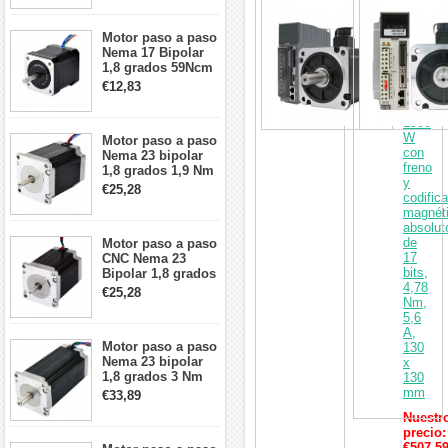
Kit
cables
de
servom
Motor paso a paso
y
Nema 17 Bipolar
control
1,8 grados 59Ncm
de
2A 42x48mm 4
€12,83
CA
cables compatible
de
con impresora
1500
3D/CNC
W
Motor paso a paso
con
Nema 23 bipolar
freno
1,8 grados 1,9 Nm
y
2,8 A 3,2 V
€25,28
codific
57x57x76mm 4
magnét
cables
absolut
de
Motor paso a paso
17
CNC Nema 23
bits,
Bipolar 1,8 grados
4,78
1,9 Nm 3A 3,36 V
€25,28
Nm,
57x57x76mm 4
5,6
cables
A,
Motor paso a paso
130
Nema 23 bipolar
x
1,8 grados 3 Nm
130
4,2A 57x57x114mm
mm
€33,89
motor paso a paso
Nuestr
CNC de 4 cables
precio:
€507,5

> AIM OF THE TASK
Your task is to reproduce every record exactly while omitting the pictures.

> YOUR SOLUTION
Kit
cables
de
servom
Motor paso a paso
y
Nema 17 Bipolar
control
1,8 grados 59Ncm
de
2A 42x48mm 4
€12,83
CA
cables compatible
de
con impresora
1500
3D/CNC
W
Motor paso a paso
con
Nema 23 bipolar
freno
1,8 grados 1,9 Nm
y
2,8 A 3,2 V
€25,28
codific
57x57x76mm 4
magnét
cables
absolut
de
Motor paso a paso
17
CNC Nema 23
bits,
Bipolar 1,8 grados
4,78
1,9 Nm 3A 3,36 V
€25,28
Nm,
57x57x76mm 4
5,6
cables
A,
Motor paso a paso
130
Nema 23 bipolar
x
1,8 grados 3 Nm
130
4,2A 57x57x114mm
mm
€33,89
motor paso a paso
Nuestr
CNC de 4 cables
precio:
€507,5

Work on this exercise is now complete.